## MATERIAL SHOWN
........

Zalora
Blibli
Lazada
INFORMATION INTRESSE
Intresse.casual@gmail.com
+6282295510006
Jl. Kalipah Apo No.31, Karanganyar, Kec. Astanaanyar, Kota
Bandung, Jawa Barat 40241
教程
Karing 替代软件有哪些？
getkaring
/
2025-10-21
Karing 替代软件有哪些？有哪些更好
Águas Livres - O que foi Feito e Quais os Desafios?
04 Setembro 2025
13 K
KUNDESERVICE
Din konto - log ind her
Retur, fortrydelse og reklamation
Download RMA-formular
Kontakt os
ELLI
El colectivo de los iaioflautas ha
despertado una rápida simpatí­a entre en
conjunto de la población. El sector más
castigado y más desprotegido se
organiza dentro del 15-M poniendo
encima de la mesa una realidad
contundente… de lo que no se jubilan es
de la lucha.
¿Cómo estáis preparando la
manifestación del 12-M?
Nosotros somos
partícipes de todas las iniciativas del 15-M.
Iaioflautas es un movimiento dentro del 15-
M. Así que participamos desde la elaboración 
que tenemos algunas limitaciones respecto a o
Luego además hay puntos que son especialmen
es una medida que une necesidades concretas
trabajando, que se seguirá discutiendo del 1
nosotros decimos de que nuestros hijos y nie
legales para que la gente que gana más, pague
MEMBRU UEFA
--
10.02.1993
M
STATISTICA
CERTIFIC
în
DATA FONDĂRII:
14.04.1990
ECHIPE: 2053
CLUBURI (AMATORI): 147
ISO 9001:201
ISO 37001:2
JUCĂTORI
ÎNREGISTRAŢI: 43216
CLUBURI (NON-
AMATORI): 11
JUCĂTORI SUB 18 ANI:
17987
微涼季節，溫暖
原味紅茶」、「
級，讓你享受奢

........

## GOAL OF THE EXERCISE
Where a line contains "legales para que la gente que gana más, pague", begin there and output each line through the end of the data above, exactly; give no other lines.

## THE COMPLETED TASK
legales para que la gente que gana más, pague
MEMBRU UEFA
--
10.02.1993
M
STATISTICA
CERTIFIC
în
DATA FONDĂRII:
14.04.1990
ECHIPE: 2053
CLUBURI (AMATORI): 147
ISO 9001:201
ISO 37001:2
JUCĂTORI
ÎNREGISTRAŢI: 43216
CLUBURI (NON-
AMATORI): 11
JUCĂTORI SUB 18 ANI:
17987
微涼季節，溫暖
原味紅茶」、「
級，讓你享受奢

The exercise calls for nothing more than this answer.